ClearOne Inc. v. Shure Acquisition Holdings, Inc., Appeal No. 2021-1517 (Fed. Cir. 2022)

In an inter partes review appeal, the Federal Circuit affirmed the Patent Trial and Appeal Board’s decision that a proposed substitute claim was not indefinite and affirmed the Board’s denial of appellant/petitioner ClearOne’s request to file a motion for sanctions. The patent at issue concerned arrays of microphones for fitting into drop ceiling grids, and ClearOne argued that the term “arranged in a self-similar configuration” was indefinite. The Court agreed with the Board that the intrinsic evidence informed skilled artisans about the scope of the invention with reasonable certainty, and that its finding that the term had a well-understood meaning was supported by substantial extrinsic evidence. The Court found that disclosures in the written description like “self-similar or fractal-like” and “self-similar or repeating” equated self-similar configurations with fractal-like or repeating configurations, rather than juxtaposing them and creating ambiguity. The Court also criticized ClearOne’s arguments as essentially listing possible alternative interpretations of the term in isolation, which was insufficient to show indefiniteness.

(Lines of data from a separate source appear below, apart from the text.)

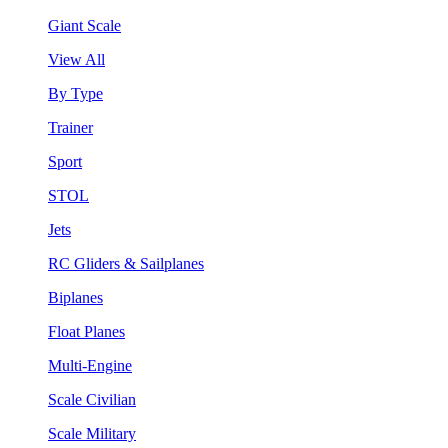
Giant Scale
View All
By Type
Trainer
Sport
STOL
Jets
RC Gliders & Sailplanes
Biplanes
Float Planes
Multi-Engine
Scale Civilian
Scale Military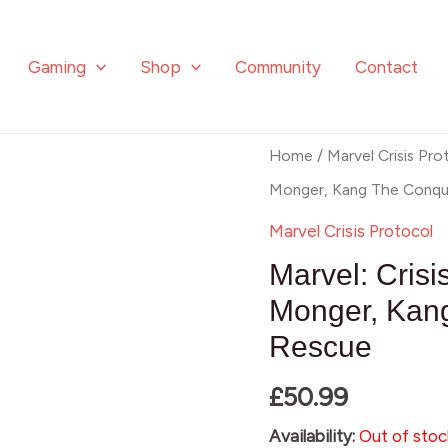
Gaming
Shop
Community
Contact
Home
/
Marvel Crisis Pro
Monger, Kang The Conqu
Marvel Crisis Protocol
Marvel: Crisi
Monger, Kan
Rescue
£
50.99
Availability:
Out of stoc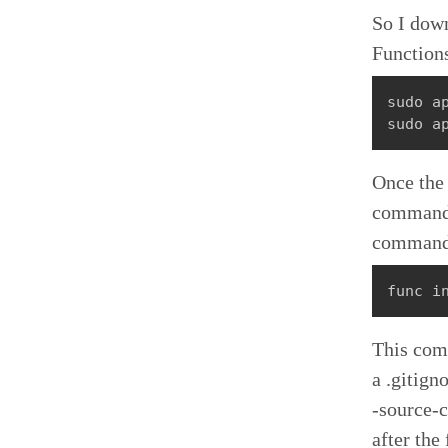
So I down
Function
sudo ap
sudo a
Once the 
command. 
command 
func i
This comm
a .gitigno
-source-c
after the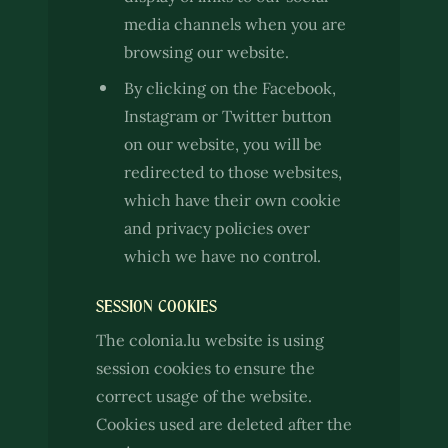
media channels when you are
browsing our website.
By clicking on the Facebook,
Instagram or Twitter button
on our website, you will be
redirected to those websites,
which have their own cookie
and privacy policies over
which we have no control.
SESSION COOKIES
The colonia.lu website is using
session cookies to ensure the
correct usage of the website.
Cookies used are deleted after the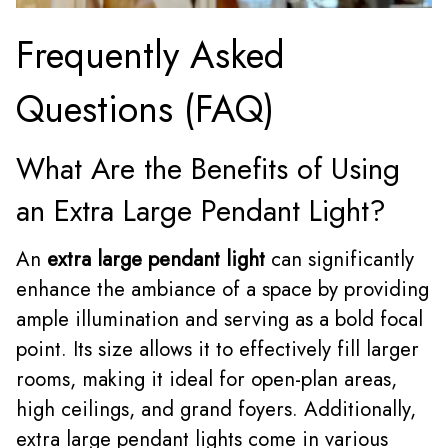
Frequently Asked
Questions (FAQ)
What Are the Benefits of Using
an Extra Large Pendant Light?
An
extra large pendant light
can significantly
enhance the ambiance of a space by providing
ample illumination and serving as a bold focal
point. Its size allows it to effectively fill larger
rooms, making it ideal for open-plan areas,
high ceilings, and grand foyers. Additionally,
extra large pendant lights come in various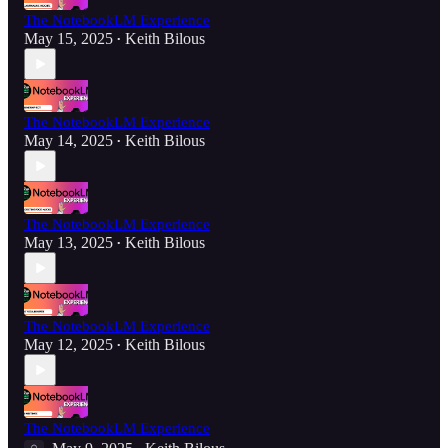
The NotebookLM Experience
May 15, 2025
Keith Bilous
•
The NotebookLM Experience
May 14, 2025
Keith Bilous
•
The NotebookLM Experience
May 13, 2025
Keith Bilous
•
The NotebookLM Experience
May 12, 2025
Keith Bilous
•
The NotebookLM Experience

ClearOne had also requested leave to file a motion for sanctions, arguing that patentee Shure had asserted material prior art in its own petition for post-grant review of another patent, and that Shure had violated its duty of candor by failing to disclose that art in the IPR. Observing that “[t]he Board’s regulations do not obligate it to allow the filing of a sanctions motion, let alone sanction a party,” the Federal Circuit found that the Board’s decision was not an abuse of discretion. While the Board had found that the prior art was cumulative of references already asserted by ClearOne, the Court found that it need not reach that issue, because the Board’s rationale that ClearOne’s motion was a “thinly veiled attempt at a second bite at the apple” that would result in inefficient duplicate proceedings was sufficient to establish that the Board had not abused its discretion. Accordingly, the Court affirmed the Board’s final written decision.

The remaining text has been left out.